Charles C. Carpenter (fl. 19th century) was a Boomer leader who organized and instigated the first unauthorized attempt to homestead the Unassigned Lands in Oklahoma Territory in May 1879.

==Pre-Boomer life==
According to official U.S. Civil War documents, Carpenter was born in Ohio, was a Jayhawker before the American Civil War, and had served as a scout and spy for Major General John C. Frémont during his command of the Army's Department of the West from May to November 1861. Later in the war, he commanded the Jessie Scouts, an irregular organization named for Frémont's wife, Jessie Benton Frémont, daughter of Missouri senator Thomas Hart Benton. Of his service in the scouts, Union Army Capt. William McMichael in a letter to General Ulysses S. Grant dated January 10, 1862 wrote that Carpenter was "admirably adapted for the dangerous services in which he engages. During the times that General Fremont was in command, he several times performed such services as clearly indicated that he adds great shrewdness to the reckless courage which he undoubtedly possesses." He also represented himself at times to be an officer of the U.S. Detective Police force. All of his service claims cannot be proved, but certainly suggest he was a man of significant ability, if somewhat flamboyant in style. In 1876, Carpenter had led an effort to settle Americans in the Black Hills of South Dakota, where settlement on Native American lands had also been forbidden by the federal government, an experience which may have influenced him to take up the Boomer cause.

==Boomer leader==
During his leadership of the Boomer effort, Carpenter was described as a striking character who affected long Custer-like hair and fringed buckskin, and was characterized as either "a scalawag of the worst type, a burly, swaggering, reckless character" or as a Moses leading his people to the Promised Land, depending on whether the describer agreed with his politics, or not. In the media of the day, he was sometimes styled "Colonel" Carpenter and "General" Carpenter, but no source of a military rank other than his rank of Captain during his Civil War service has been documented.

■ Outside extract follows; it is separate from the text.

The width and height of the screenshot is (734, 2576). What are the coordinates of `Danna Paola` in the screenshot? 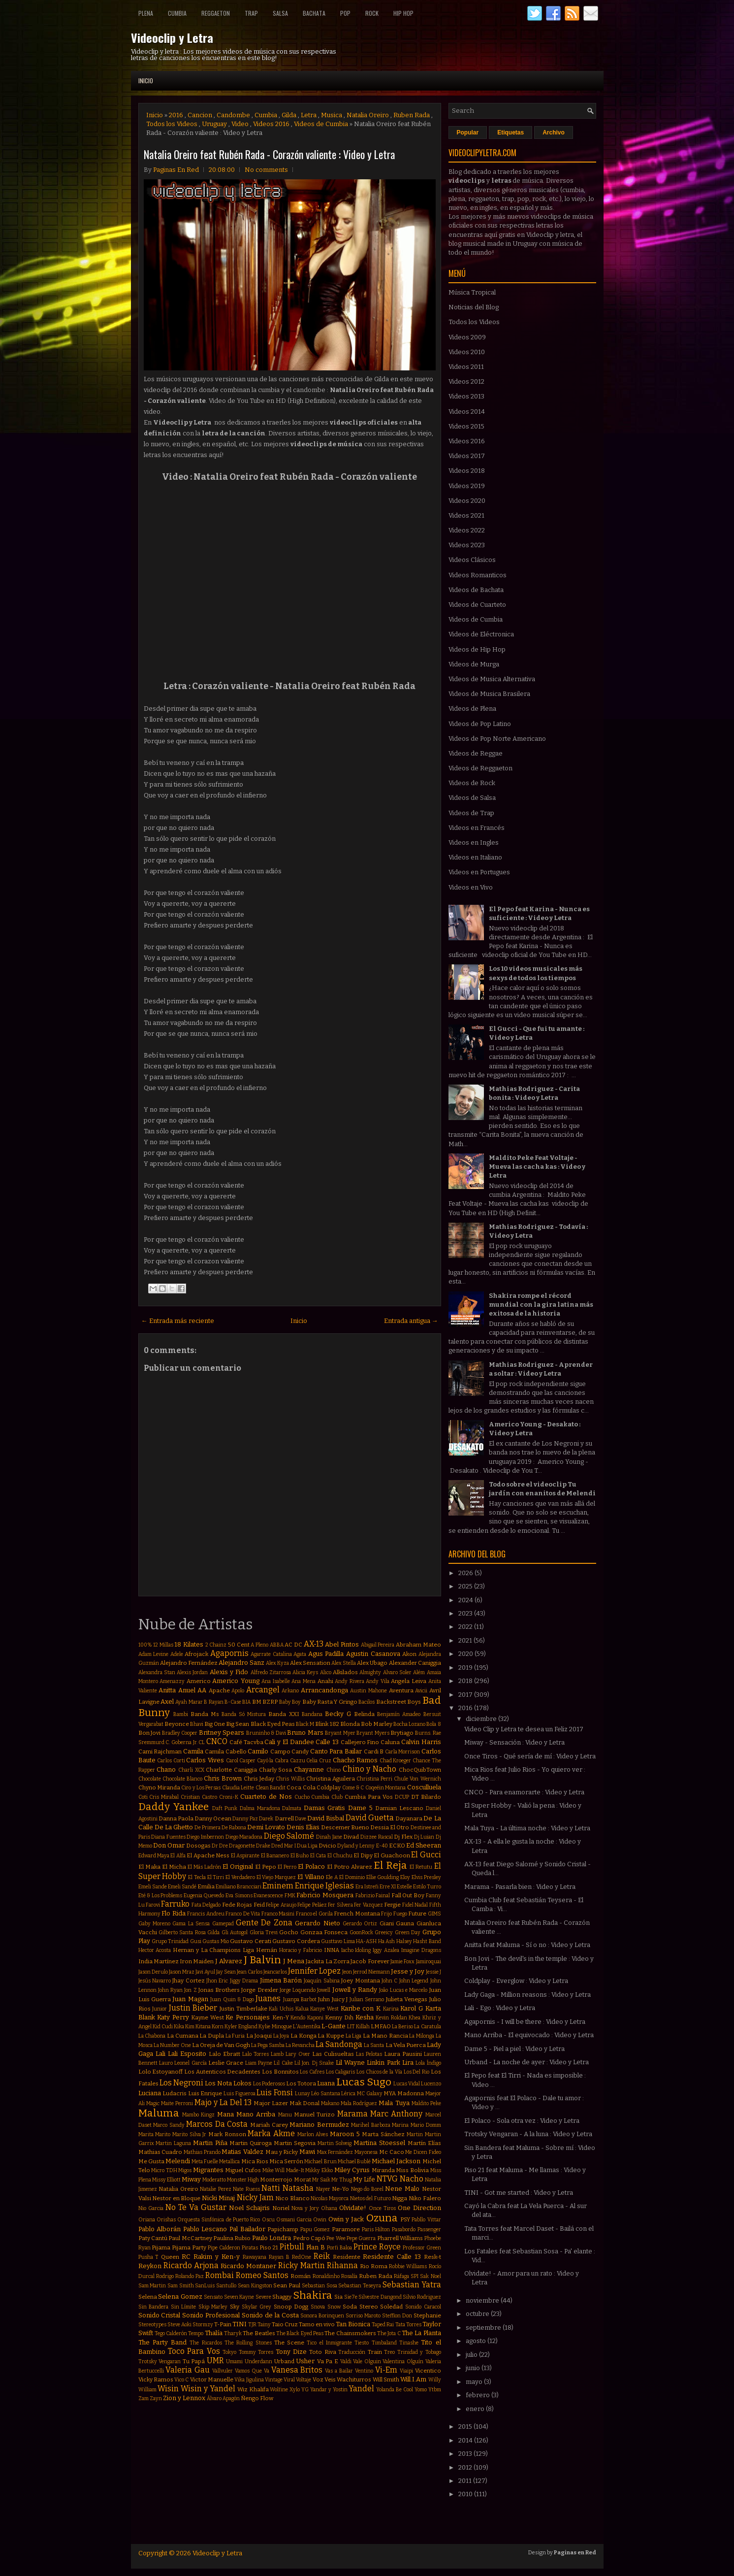 It's located at (176, 1818).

In late April 1879, Carpenter and his wife traveled from Kansas City, Kansas to Independence, Kansas to set up a headquarters for organizing the potential settlers and soliciting donations from town merchants to support the effort. Carpenter issued a statement announcing that "All parties and colonists wishing to join my expedition to the Indian Territory will concentrate at Independence, Kansas, between May 5th and 7th," from which location he instructed the Boomers to move into Oklahoma and rendezvous at his general headquarters at Carpenter's City, eighteen miles west of the Sac and Fox Nation Agency, "where the general headquarters of the Governor of the Territory will be established," implying that he was to be the future governor.

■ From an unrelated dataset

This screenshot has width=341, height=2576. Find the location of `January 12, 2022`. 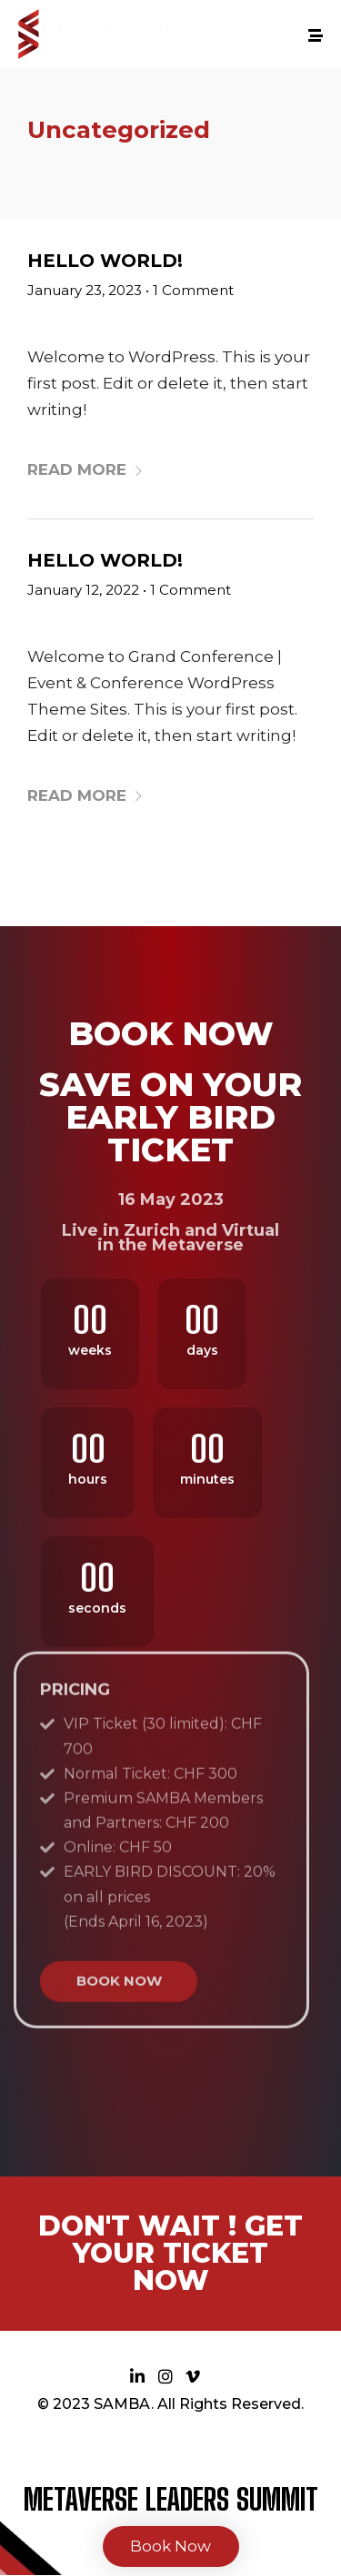

January 12, 2022 is located at coordinates (83, 589).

A poster printed advertising the rush advised parties accompanying Carpenter's colony to purchase their outfits at Independence, Kansas, adding that "parties will have no trouble in getting transportation at Independence for hauling their goods into the Territory."

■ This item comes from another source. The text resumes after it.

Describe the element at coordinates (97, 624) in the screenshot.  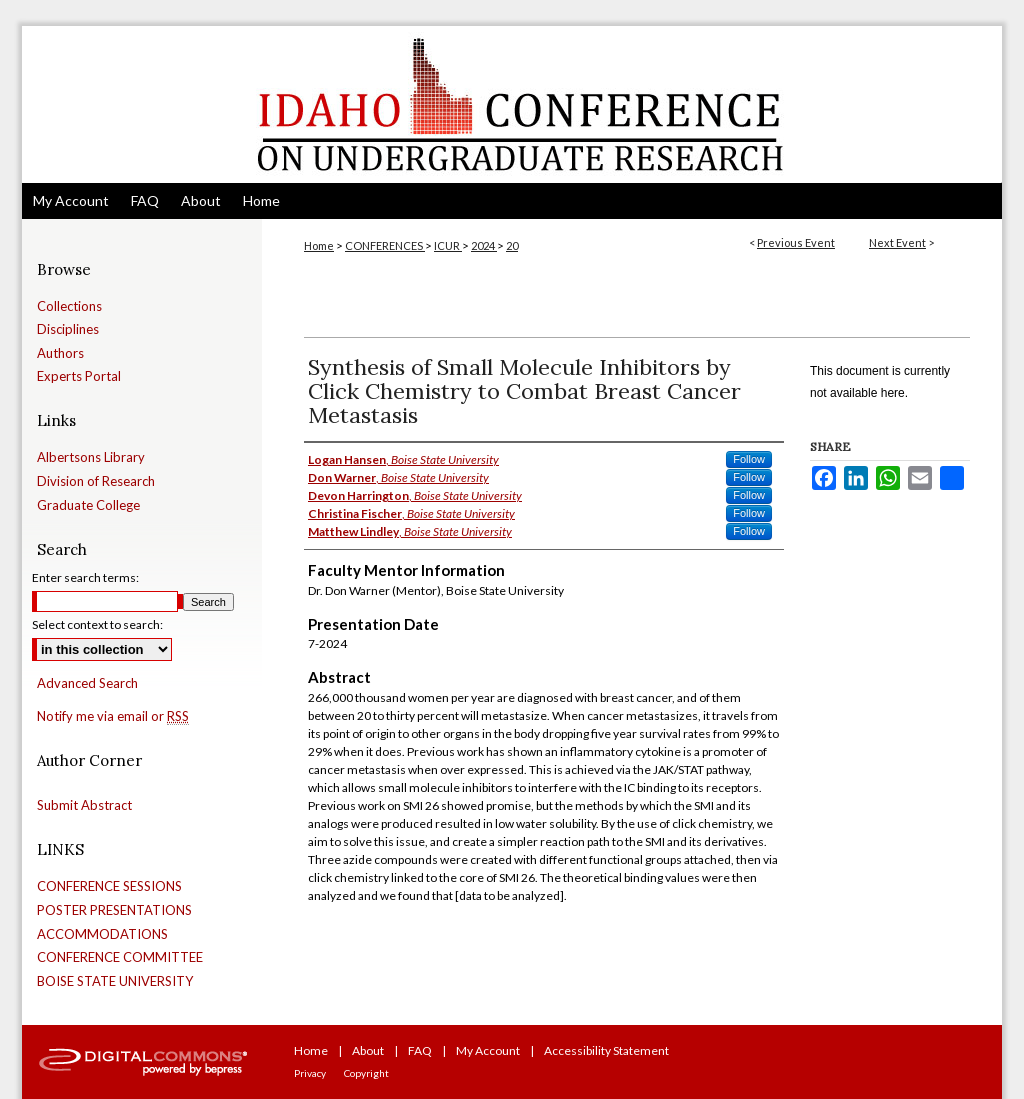
I see `Select context to search:` at that location.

When the Boomers set out for the Unassigned Lands, Carpenter remained in Montgomery County, Kansas, where Inspector John McNeil of the U.S. Indian Service was sent to order him to cease his activities. When confronted by McNeil, Carpenter ceased his support of the Boomers and left the border area, effectively ceding leadership of the Boomers to David L. Payne.

Carpenter's Boomers established a nominal settlement called City of Oklahoma on Deep Fork River (Deep Fork of the North Canadian River). The creek where they camped, in present Payne County, Oklahoma, was given the name "Boomer Creek."

Anticipating the Boomers' move, U.S. President Rutherford B. Hayes had issued a proclamation on April 26, 1879 forbidding homestead entry of the Oklahoma lands. U.S. Army troops from Fort Reno were sent to eject the Boomers and destroy their improvements, ending the first major Boomer episode.